Page 95 of Twisted Proposal
My lungs burned as it got harder and harder to breathe and it felt like the red walls were closing in on me. The room was getting smaller, and it started to spin as my stomach rolled. Bile rose in my throat, bitter and acidic.
He couldn't have.
He wouldn't.
Of course he would.
All he saw me as was a pawn.
Nothing more than an insignificant little doll he could position as he saw fit.
He was just like my father, like every other man who thought that they could do whatever they wanted and my role was to just say "yes, sir."

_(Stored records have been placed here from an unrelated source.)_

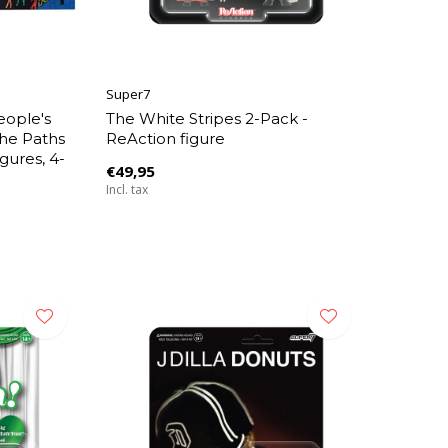
Super7
eople's
The White Stripes 2-Pack -
the Paths
ReAction figure
gures, 4-
€49,95
Incl. tax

No. I wasn't going back to that. I wasn't going back to having no choices, no opinions, and just being the husk meant to cook, clean, and breed that my father intended when he saw fit to sell me off to one of his associates who needed a wife.

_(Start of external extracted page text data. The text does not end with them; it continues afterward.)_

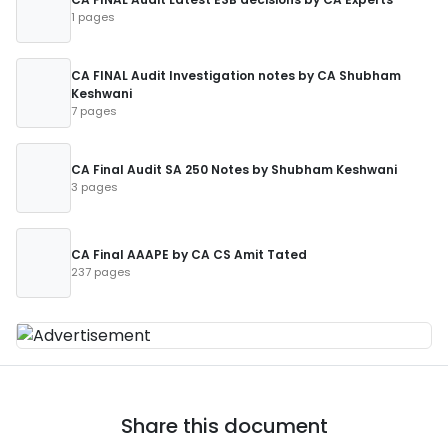
1 pages
CA FINAL Audit Investigation notes by CA Shubham
Keshwani
7 pages
CA Final Audit SA 250 Notes by Shubham Keshwani
3 pages
CA Final AAAPE by CA CS Amit Tated
237 pages
Share this document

I didn't care if he killed me.
It would not happen.
I was no one's pet, no one's doll.
With a deep breath, I opened my eyes and looked at Artem, letting him see the pain, the frustration, the determination in my eyes. "You had no right." My voice came out ragged, flayed raw with emotion.
"I had every right," he said as simply as if he'd decided the toppings on a pizza without consulting me. His casual dismissal of my life, my choices, hit me like a physical blow.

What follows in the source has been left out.